Prices for high-season sailings to Alaska and Europe have been cut, four-night Caribbean trips are selling for as little as $149, and luxury lines are offering thousands of dollars in incentives.
The cruise industry is trying to stimulate business just like everyone else, said Ira Kaplan, owner of Cruise Holidays of Marlboro in Marlboro, New Jersey.
"For the cruise lines, they need to get the head in the bed. They need to get everybody on the ship," Kaplan said.
January and February are typically the crest of "wave season," the cruise industry's term for the first quarter of each year, when alluring offers and bookings peak. This year, some of those deals are lasting longer, and last-minute and early-bird deals are available at bargain-basement prices.
Although some of the inventory was snapped up this year during promotions that have since expired, Youngbauer said the cruise lines keep introducing offers pushing sailings with excess capacity. The best prices will go to the most flexible travelers, she said.
For freestyle cruising vacations booked by March 15, Norwegian Cruise Lines is offering up to $250 in onboard credit and fares starting at $99 for the third to eighth guests in a stateroom.
Carnival Cruise Lines has Early Saver deals for bookings made at least three months in advance, with summer three- or four-day cruises starting at $199 and similar fall sailings starting at $149 per person.
Alaska and Europe cruise fares are attractive right now, according to Youngbauer and Carolyn Spencer Brown, editor-in-chief of Cruise Critic, a Web site featuring cruise news, deals and reviews.
"We're seeing good deals for high season in places that we never saw deals before," Brown said. "It used to be, Alaska in July, you're never going to see that on sale in any kind of significant way. Now you're seeing Alaska in July on sale."

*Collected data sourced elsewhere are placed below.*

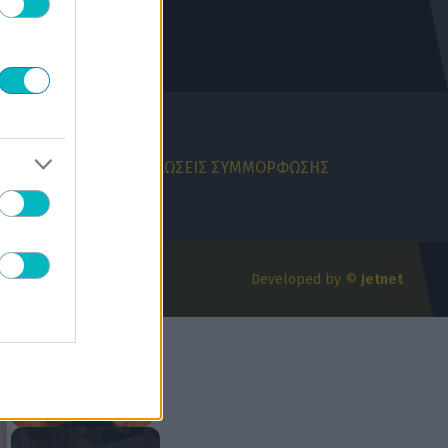
ΚΗ ΑΠΟΡΡΗΤΟΥ
ΔΗΛΩΣΕΙΣ ΣΥΜΜΟΡΦΩΣΗΣ
Developed by ©
Jetnet
×
×
Play Video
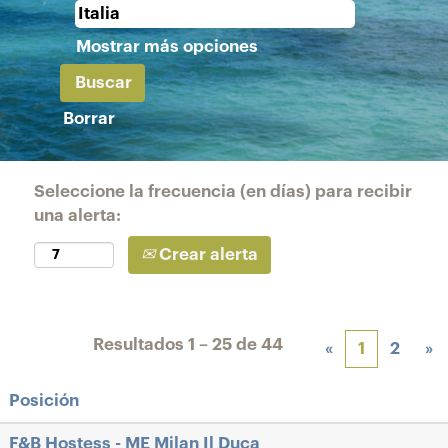
Mostrar más opciones
Borrar
Seleccione la frecuencia (en días) para recibir
una alerta:
Crear alerta
Resultados
1 – 25
de
44
«
1
2
»
Posición
F&B Hostess - ME Milan Il Duca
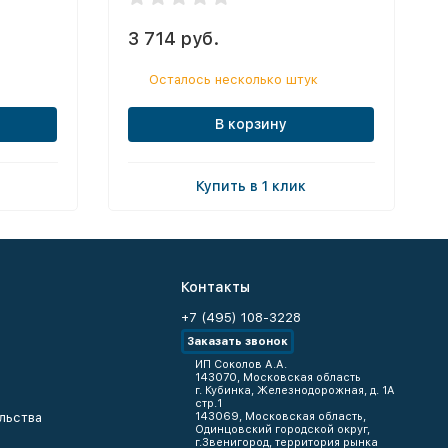
3 714 руб.
Осталось несколько штук
В корзину
Купить в 1 клик
Контакты
+7 (495) 108-3228
Заказать звонок
ИП Соколов А.А.
143070, Московская область
г. Кубинка, Железнодорожная, д. 1А
стр.1
льства
143069, Московская область,
Одинцовский городской округ,
г.Звенигород, территория рынка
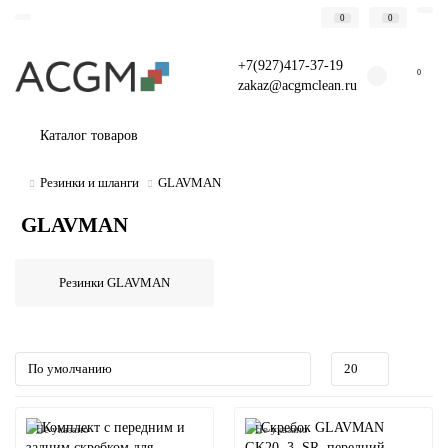
0
0
+7(927)417-37-19
0
zakaz@acgmclean.ru
Каталог товаров
Резинки и шланги
GLAVMAN
GLAVMAN
Резинки GLAVMAN
Не указано
Не указано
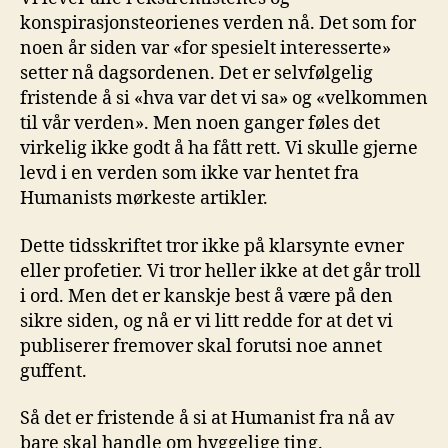
konspirasjonsteorienes verden nå. Det som for
noen år siden var «for spesielt interesserte»
setter nå dagsordenen. Det er selvfølgelig
fristende å si «hva var det vi sa» og «velkommen
til vår verden». Men noen ganger føles det
virkelig ikke godt å ha fått rett. Vi skulle gjerne
levd i en verden som ikke var hentet fra
Humanists mørkeste artikler.
Dette tidsskriftet tror ikke på klarsynte evner
eller profetier. Vi tror heller ikke at det går troll
i ord. Men det er kanskje best å være på den
sikre siden, og nå er vi litt redde for at det vi
publiserer fremover skal forutsi noe annet
guffent.
Så det er fristende å si at Humanist fra nå av
bare skal handle om hyggelige ting.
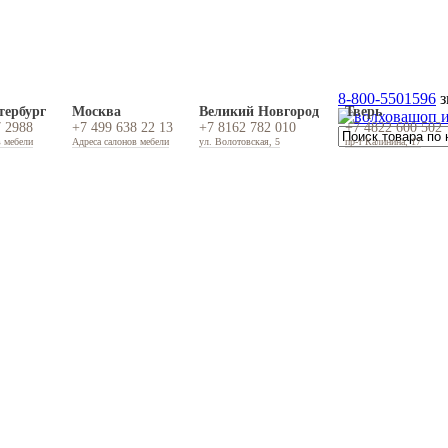
8-800-5501596
з
тербург
Москва
Великий Новгород
Тверь
7 2988
+7 499 638 22 13
+7 8162 782 010
+7 4822 600 502
в мебели
Адреса салонов мебели
ул. Волотовская, 5
пр-т Калинина, 17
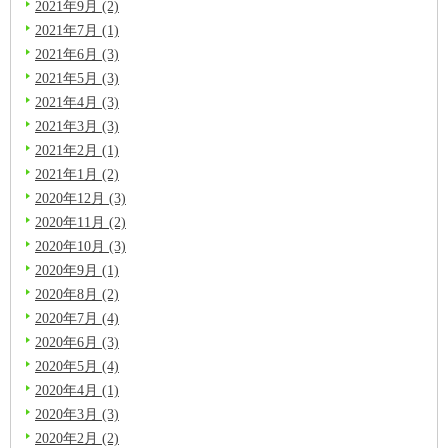
2021年9月 (2)
2021年7月 (1)
2021年6月 (3)
2021年5月 (3)
2021年4月 (3)
2021年3月 (3)
2021年2月 (1)
2021年1月 (2)
2020年12月 (3)
2020年11月 (2)
2020年10月 (3)
2020年9月 (1)
2020年8月 (2)
2020年7月 (4)
2020年6月 (3)
2020年5月 (4)
2020年4月 (1)
2020年3月 (3)
2020年2月 (2)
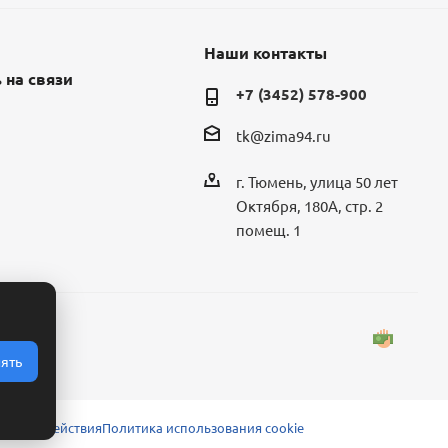
Наши контакты
 на связи
+7 (3452) 578-900
tk@zima94.ru
г. Тюмень, улица 50 лет
Октября, 180А, стр. 2
помещ. 1
ять
 взаимодействия
Политика использования cookie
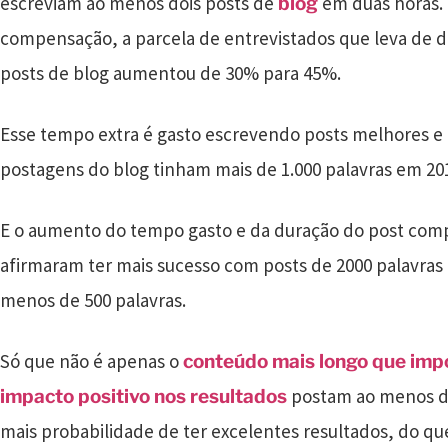
escreviam ao menos dois posts de
em duas horas. 
blog
compensação, a parcela de entrevistados que leva de du
posts de blog aumentou de 30% para 45%.
Esse tempo extra é gasto escrevendo posts melhores e
postagens do blog tinham mais de 1.000 palavras em 20
E o aumento do tempo gasto e da duração do post com
afirmaram ter mais sucesso com posts de 2000 palavra
menos de 500 palavras.
Só que não é apenas o
conteúdo mais longo que imp
postam ao menos di
impacto positivo nos resultados
mais probabilidade de ter excelentes resultados, do q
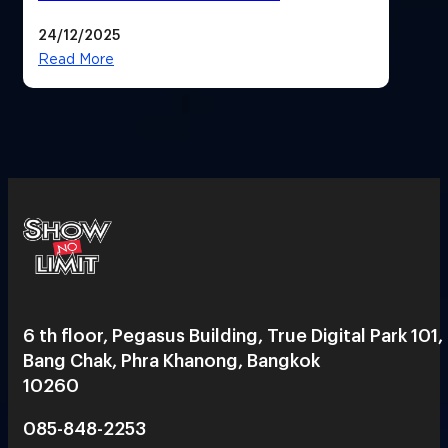
24/12/2025
Read More
6 th floor, Pegasus Building, True Digital Park 101,
Bang Chak, Phra Khanong, Bangkok
10260
085-848-2253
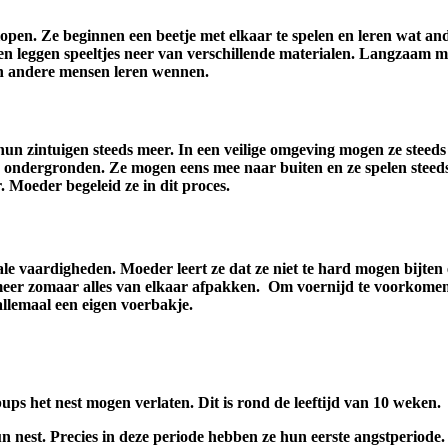
open. Ze beginnen een beetje met elkaar te spelen en leren wat an
n leggen speeltjes neer van verschillende materialen. Langzaam 
n andere mensen leren wennen.
hun zintuigen steeds meer. In een veilige omgeving mogen ze steeds
n ondergronden. Ze mogen eens mee naar buiten en ze spelen steed
. Moeder begeleid ze in dit proces.
ale vaardigheden. Moeder leert ze dat ze niet te hard mogen bijten e
 meer zomaar alles van elkaar afpakken. Om voernijd te voorkom
allemaal een eigen voerbakje.
ps het nest mogen verlaten. Dit is rond de leeftijd van 10 weken.
 nest. Precies in deze periode hebben ze hun eerste angstperiode.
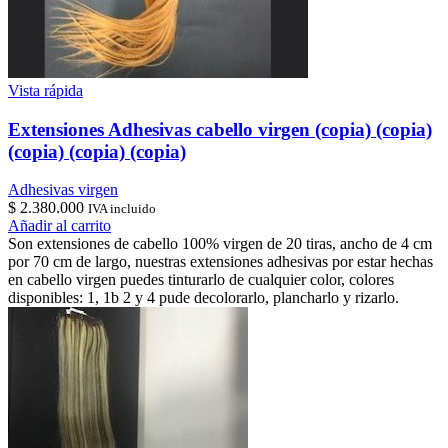
Vista rápida
Extensiones Adhesivas cabello virgen (copia) (copia)
(copia) (copia) (copia)
Adhesivas virgen
$
2.380.000
IVA incluido
Añadir al carrito
Son extensiones de cabello 100% virgen de 20 tiras, ancho de 4 cm
por 70 cm de largo, nuestras extensiones adhesivas por estar hechas
en cabello virgen puedes tinturarlo de cualquier color, colores
disponibles: 1, 1b 2 y 4 pude decolorarlo, plancharlo y rizarlo.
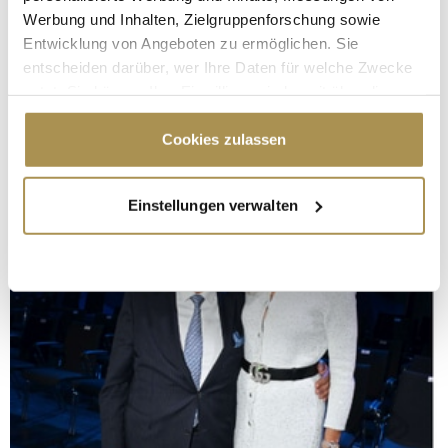
Werbung und Inhalten, Zielgruppenforschung sowie
Entwicklung von Angeboten zu ermöglichen. Sie
entscheiden darüber, wer Ihre Daten für welche Zwecke
nutzt. Sie können Ihre Einwilligung jederzeit über die
Cookie-Erklärung oder durch Klicken auf das Privacy
Trigger Symbol ändern oder widerrufen
Cookies zulassen
Wenn Sie es erlauben, würden wir auch gerne:
Einstellungen verwalten
Informationen über Ihre geografische Lage
erfassen, welche bis auf einige Meter genau sein
können
Ihr Gerät durch aktives Scannen nach
bestimmten Merkmalen (Fingerprinting) identifizieren
Erfahren Sie mehr darüber, wie Ihre persönlichen Daten
verarbeitet werden, und legen Sie Ihre Präferenzen im
Abschnitt Einzelheiten
fest.
Wir verwenden Cookies, um Inhalte und Anzeigen zu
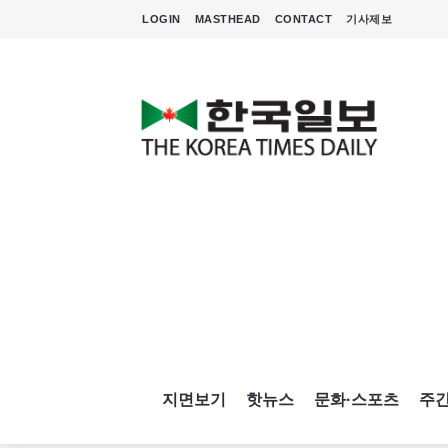
LOGIN
MASTHEAD
CONTACT
기사제보
지면보기
핫뉴스
문화·스포츠
주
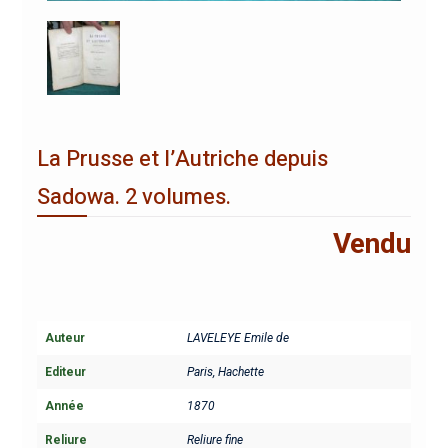
La Prusse et l’Autriche depuis
Sadowa. 2 volumes.
Vendu
Auteur
LAVELEYE Emile de
Editeur
Paris, Hachette
Année
1870
Reliure
Reliure fine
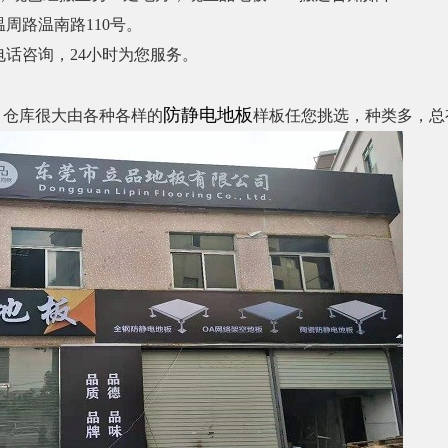
周路温南路110号。
话咨询，24小时为您服务。
防静电地板
，仓库很大由各种各样的
样板任您挑选，种类多，总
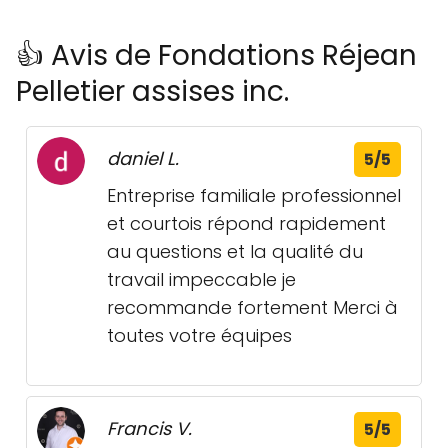
👍 Avis de Fondations Réjean
Pelletier assises inc.
daniel L.
5/5
Entreprise familiale professionnel
et courtois répond rapidement
au questions et la qualité du
travail impeccable je
recommande fortement Merci à
toutes votre équipes
Francis V.
5/5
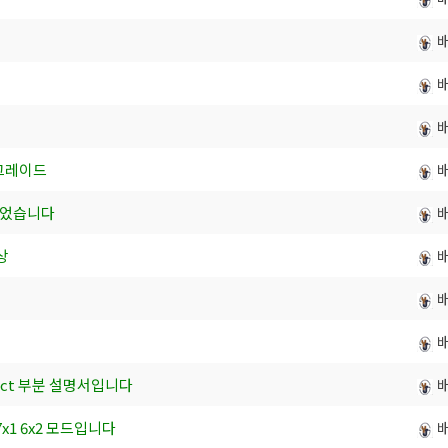
 업그레이드
드되었습니다
상
Select 부분 설명서입니다
7x1 6x2 모드입니다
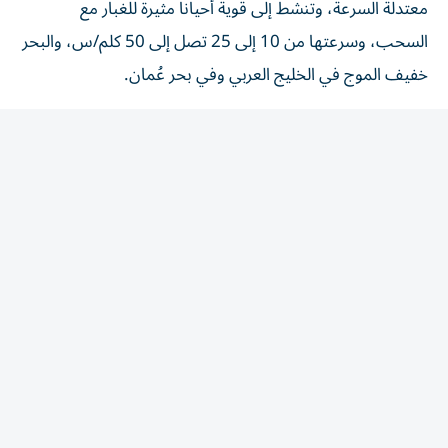
السحب، وسرعتها من 10 إلى 25 تصل إلى 50 كلم/س، والبحر
خفيف الموج في الخليج العربي وفي بحر عُمان.
وتوقع المركز الوطني للأرصاد، أن يكون طقس، السبت، غائماً
جزئياً مغبراً أحياناً، مع تكون السحب الركامية على بعض
المناطق الشرقية والجنوبية وتمتد على بعض المناطق الداخلية،
يصاحبها سقوط أمطار، والرياح خفيفة إلى معتدلة السرعة،
ونشطة إلى قوية أحياناً مثيرة للغبار جنوبية شرقية - شمالية
شرقية/ 10 إلى 25 تصل إلى 50 كلم/س. الخليج العربي خفيف
الموج ويحدث المدّ الأول الساعة 09:32 والثاني 20:02 والجزر
الأول الساعة 11:36 والثاني 04:48.
وبحر عُمان خفيف الموج أيضاً ويحدث المدّ الأول الساعة
15:56 والثاني 07:29 والجزر الأول الساعة 11:08 والثاني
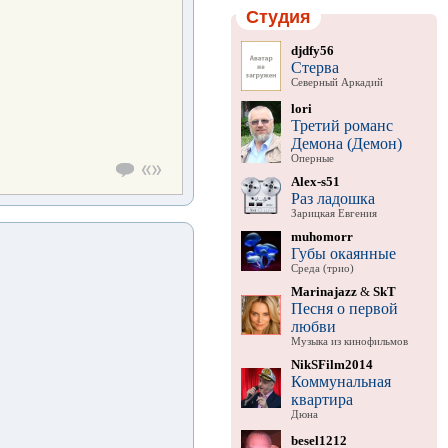
Студия
djdfy56
Стерва
Северный Аркадий
lori
Третий романс
Демона (Демон)
Оперные
Alex-s51
Раз ладошка
Зарицкая Евгения
muhomorr
Губы окаянные
Среда (трио)
Marinajazz
&
SkT
Песня о первой
любви
Музыка из кинофильмов
NikSFilm2014
Коммунальная
квартира
Дюна
besel1212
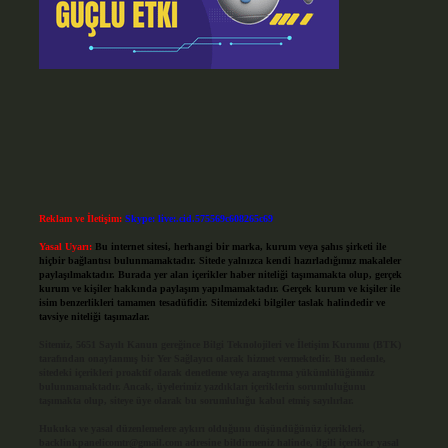
Reklam ve İletişim:
Skype: live:.cid.575569c608265c69
Yasal Uyarı:
Bu internet sitesi, herhangi bir marka, kurum veya şahıs şirketi ile
hiçbir bağlantısı bulunmamaktadır. Sitede yalnızca kendi hazırladığımız makaleler
paylaşılmaktadır. Burada yer alan içerikler haber niteliği taşımamakta olup, gerçek
kurum ve kişiler hakkında paylaşım yapılmamaktadır. Gerçek kurum ve kişiler ile
isim benzerlikleri tamamen tesadüfidir. Sitemizdeki bilgiler taslak halindedir ve
tavsiye niteliği taşımazlar.
Sitemiz, 5651 Sayılı Kanun gereğince Bilgi Teknolojileri ve İletişim Kurumu (BTK)
tarafından onaylanmış bir Yer Sağlayıcı olarak hizmet vermektedir. Bu nedenle,
sitedeki içerikleri proaktif olarak denetleme veya araştırma yükümlülüğümüz
bulunmamaktadır. Ancak, üyelerimiz yazdıkları içeriklerin sorumluluğunu
taşımakta olup, siteye üye olarak bu sorumluluğu kabul etmiş sayılırlar.
Hukuka ve yasal düzenlemelere aykırı olduğunu düşündüğünüz içerikleri,
backlinkpanelicomtr@gmail.com
adresine bildirmeniz halinde, ilgili içerikler yasal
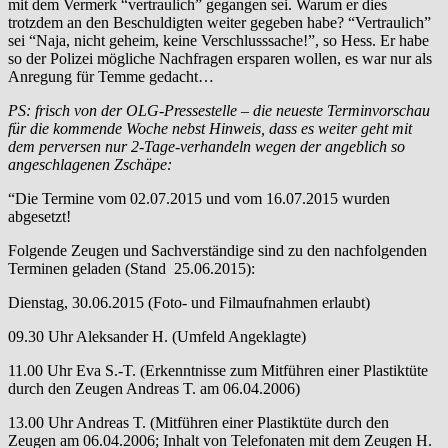
mit dem Vermerk “vertraulich” gegangen sei. Warum er dies
trotzdem an den Beschuldigten weiter gegeben habe? “Vertraulich”
sei “Naja, nicht geheim, keine Verschlusssache!”, so Hess. Er habe
so der Polizei mögliche Nachfragen ersparen wollen, es war nur als
Anregung für Temme gedacht…
PS: frisch von der OLG-Pressestelle – die neueste Terminvorschau
für die kommende Woche nebst Hinweis, dass es weiter geht mit
dem perversen nur 2-Tage-verhandeln wegen der angeblich so
angeschlagenen Zschäpe:
“Die Termine vom 02.07.2015 und vom 16.07.2015 wurden
abgesetzt!
Folgende Zeugen und Sachverständige sind zu den nachfolgenden
Terminen geladen (Stand 25.06.2015):
Dienstag, 30.06.2015 (Foto- und Filmaufnahmen erlaubt)
09.30 Uhr Aleksander H. (Umfeld Angeklagte)
11.00 Uhr Eva S.-T. (Erkenntnisse zum Mitführen einer Plastiktüte
durch den Zeugen Andreas T. am 06.04.2006)
13.00 Uhr Andreas T. (Mitführen einer Plastiktüte durch den
Zeugen am 06.04.2006; Inhalt von Telefonaten mit dem Zeugen H.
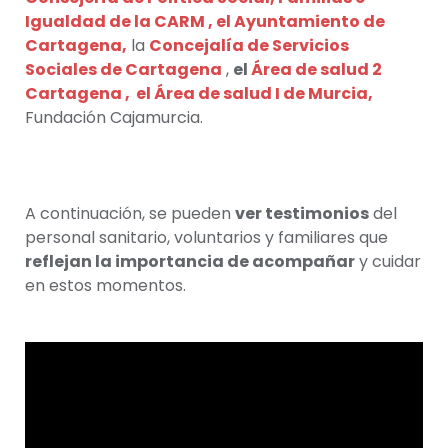
Igualdad de la CARM ,
el
Ayuntamiento de
Cartagena
,
la
Concejalía de Servicios
Sociales de Cartagena
,
el
Área de salud 2
Cartagena , el Área de salud I de Murcia,
Fundación Cajamurcia.
A continuación, se pueden
ver testimonios
del
personal sanitario, voluntarios y familiares que
reflejan la importancia de acompañar
y cuidar
en estos momentos.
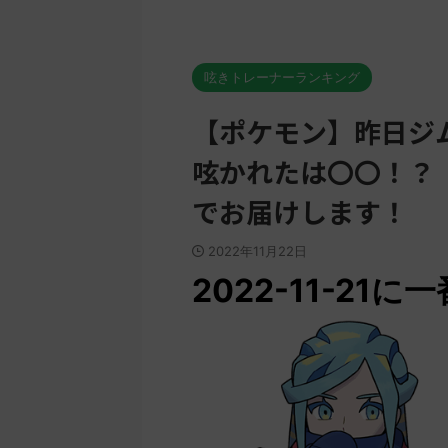
呟きトレーナーランキング
【ポケモン】昨日ジ
呟かれたは〇〇！？ 【
でお届けします！
2022年11月22日
2022-11-2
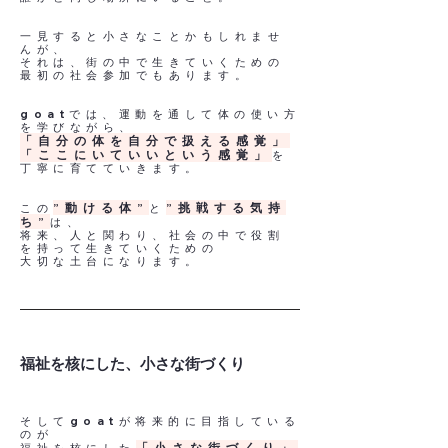
一見すると小さなことかもしれませ
んが、
それは、街の中で生きていくための
最初の社会参加でもあります。
goatでは、運動を通して体の使い方
を学びながら、
「自分の体を自分で扱える感覚」
「ここにいていいという感覚」
を
丁寧に育てていきます。
”動ける体”
”挑戦する気持
この
と
ち”
は、
将来、人と関わり、社会の中で役割
を持って生きていくための
​大切な土台になります。
​福祉を核にした、小さな街づくり
そしてgoatが将来的に目指している
のが
「小さな街づくり」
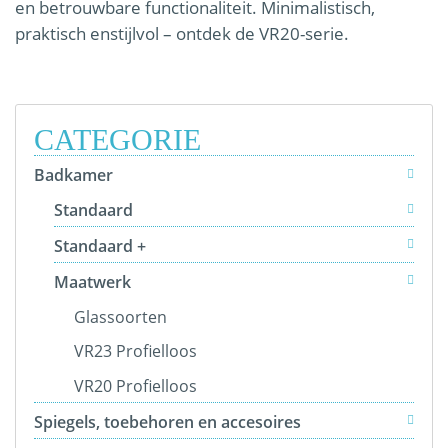
en betrouwbare functionaliteit. Minimalistisch,
praktisch enstijlvol – ontdek de VR20-serie.
CATEGORIE
Badkamer
Standaard
Standaard +
Maatwerk
Glassoorten
VR23 Profielloos
VR20 Profielloos
Spiegels, toebehoren en accesoires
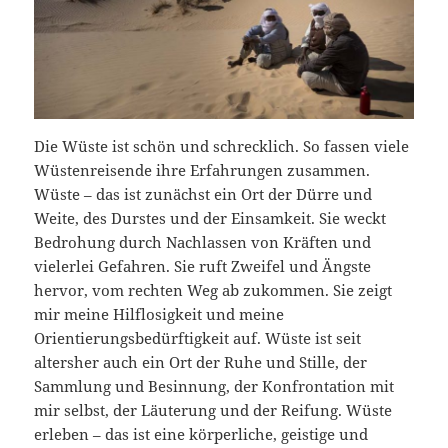
Die Wüste ist schön und schrecklich. So fassen viele
Wüstenreisende ihre Erfahrungen zusammen.
Wüste – das ist zunächst ein Ort der Dürre und
Weite, des Durstes und der Einsamkeit. Sie weckt
Bedrohung durch Nachlassen von Kräften und
vielerlei Gefahren. Sie ruft Zweifel und Ängste
hervor, vom rechten Weg ab zukommen. Sie zeigt
mir meine Hilflosigkeit und meine
Orientierungsbedürftigkeit auf. Wüste ist seit
altersher auch ein Ort der Ruhe und Stille, der
Sammlung und Besinnung, der Konfrontation mit
mir selbst, der Läuterung und der Reifung. Wüste
erleben – das ist eine körperliche, geistige und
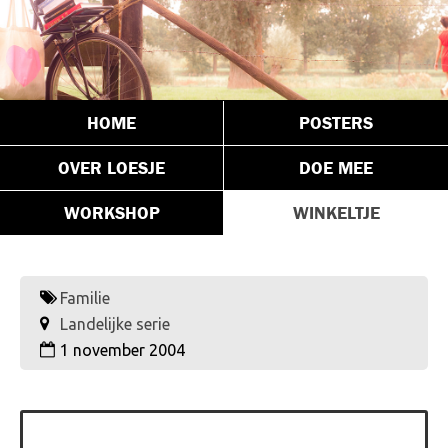
HOME
POSTERS
OVER LOESJE
DOE MEE
WORKSHOP
WINKELTJE
Familie
Landelijke serie
1 november 2004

Cruise lines have boosted their capacity in Alaska in recent years, according to Youngbauer, and they are using aggressive pricing models to lure travelers.
Orbitz online travel agency is promoting a seven-night Alaska cruise on Celebrity Cruises starting at $649 per person for interior cabins on some July sailings and onboard spending credits for cruisers who book ocean-view rooms. The offer ends March 31.
Luxury cruise lines also are offering attractive discounts and incentives for Alaska and Europe.
Crystal Cruises has several ongoing Europe promotions, such as European Celebration fares of up to $1,500 off per person on most sailings of 11 days or more. Shipboard credits of up to $1,000 per person, depending on the category of stateroom, are also available on most of those sailings.
"This is the most aggressive promotion we've ever offered in Europe," said Mimi Weisband, a spokeswoman for Crystal.
A 12-day cruise from Barcelona, Spain, to Venice, Italy, in August is available for $5,300 per person -- less than half the brochure rate -- and each passenger will receive the onboard spending credits, Weisband said.
Despite the incentives, business is down.
"It's not going to be a record year for revenue," Weisband said. "But it is going to be -- it is a record year for consumers on what they can save."
Travel agents Youngbauer and Kaplan believe that their bookings are up, although revenue has dropped.
"You're working harder, but you're just making less," Kaplan said. "But this too will change."
So don't wait too long to make cruise plans.